In the interview, Cooper asks Colbert, “You told an interviewer that you have learned to, in your words, love the thing that I most wish had not happened. You went on to say what punishments of God are not gifts. Do you really believe that?”

Colbert answers, "Yes. It's a gift to exist. And with existence comes suffering."

Yes, and then explains what he means by this. Certainly the pain was terrible. Of course he would rather it not have happened. It had happened, just as terrible things happen to all of us. We endure, we keep going, we live with the pain, we are changed by it. Our existing means we suffer.

"What punishments of God are not really gifts."

The interview was from 2019. Anderson and Stephen talked about it again in 2022 on Cooper's podcast All There Is with Anderson Cooper, S1E2

I originally saw the tiktok excerpt a while ago, unsurprising as the interview and its sequel happened years ago, but had come across it again a few weeks ago. It happened in a moment of openness. The catch of Cooper's voice, the answer of yes, the recognition of suffering and grief, all of them hit me hard, goosebumps everywhere.

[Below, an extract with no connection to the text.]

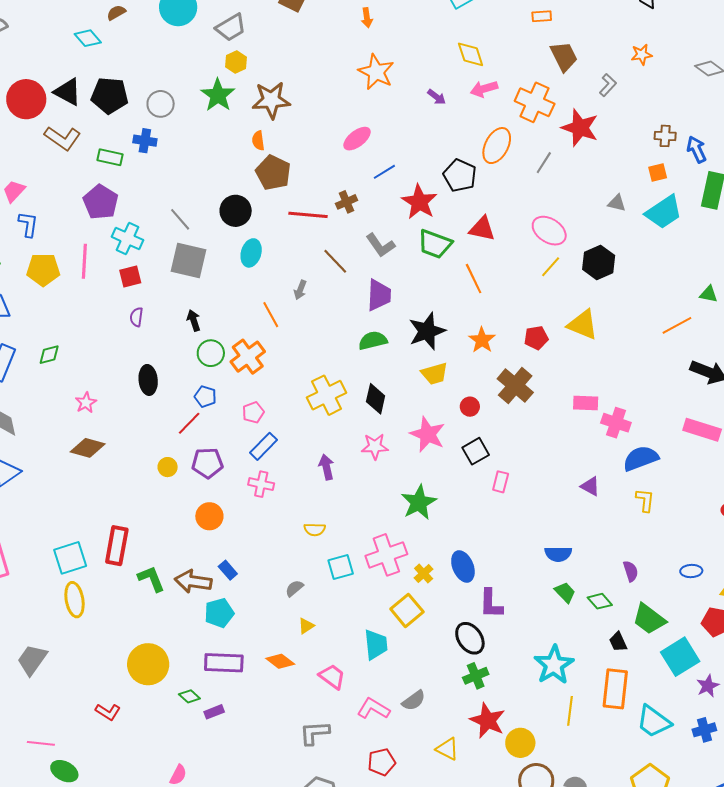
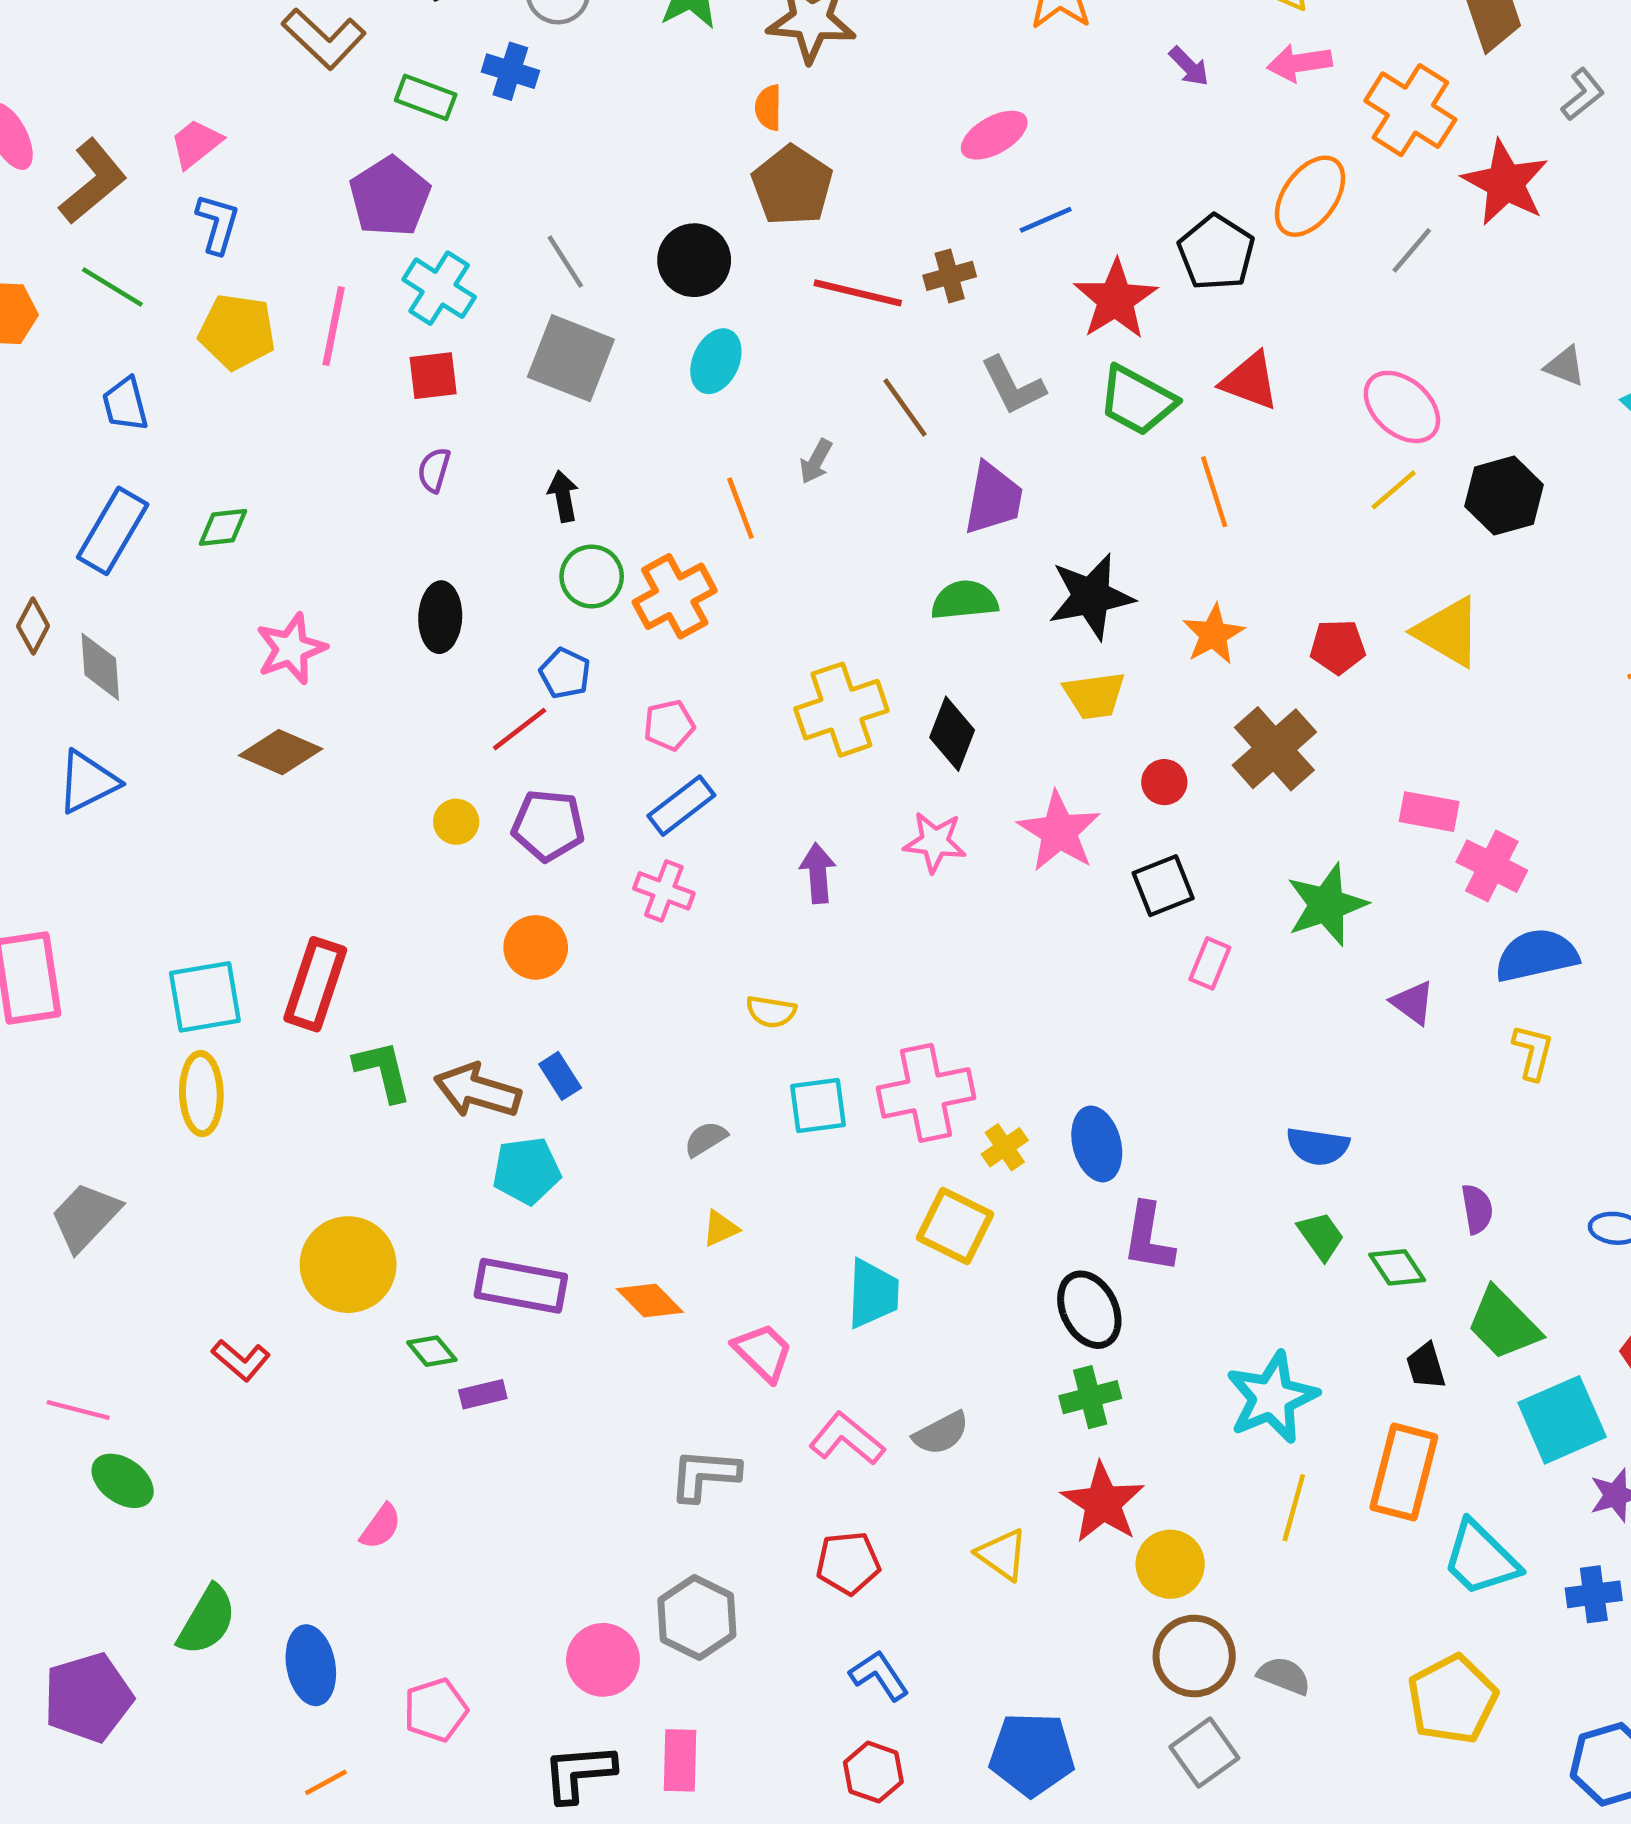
pink star: (86, 403) -> (291, 649), size x1.4
green star: (419, 502) -> (1327, 905), moved
yellow square: (407, 610) -> (955, 1226), turned -32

Over a decade ago, at Brooklyn Beta 2013, I heard John Maeda speak to the whole of us. He talked about his response when something goes wrong: "Oh, how fantastic!" He recognized, and preached, that every problem, every mishap, every setback is an opportunity to improve the process, the design, oneself.

I liked Maeda's sentiment, but not particularly his words.

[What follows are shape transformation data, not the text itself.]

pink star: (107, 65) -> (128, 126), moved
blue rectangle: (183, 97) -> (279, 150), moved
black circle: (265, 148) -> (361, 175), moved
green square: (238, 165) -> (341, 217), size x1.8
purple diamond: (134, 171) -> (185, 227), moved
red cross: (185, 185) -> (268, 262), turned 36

Jonathan and I had grown into using, "Adventure!" as our shorthand when embracing the movie Up's "Adventure is out there!" The word morphed into the word I use upon exiting surprise, shock, or anger at some setback or injustice or problem or shitstorm, shorthand for "Yeah, this moment sucked, but, hey, we are still here, let's fix it, let's laugh about this in the future, and deal with this now."

Adventure!

Many of my friends have picked up on my response, and repeat it back to me, often with enthusiasm, even in difficult or dark moments. I love them for this.


For most people in this world, the monumental shifts in personality or outlook that happen in their lives are either unobservable as slow and subtle, or overwhelming as fast and hard. The latter are usually full of loss and grief and pain. We see those shifts.

My adopting Adventure! as a response was slow and subtle. It became a light in the dark, a chance for me to keep the flame of hope lit during my depression and denial of agency.

We don't usually have fast and subtle. We very rarely notice the subtle, slow or fast. And yet, I have this one.

My adopting, "It is a gift to exist" has arrived hard and fast. It has been the whisper when things are going well, and I want to remember the joy of the moment. It has been the gale force winds when things are going poorly, and I need to remember this moment so that I can be better next time.


I have a single tattoo. I got it to represent my "what I wish had not happened." I unbelievably wish the bad stuff had not happened, that I had made better choices. I would endure the bad stuff again for the good stuff, because the good stuff is and was that good.

That tattoo no longer represents the bad stuff. It is no longer a reminder to make better choices. It is a symbol of the good stuff, the love I found, the adventures we had, the laughs and joy we shared, the beauty in our mundane.

All of this is an adventure. It is a gift to experience this. All of this.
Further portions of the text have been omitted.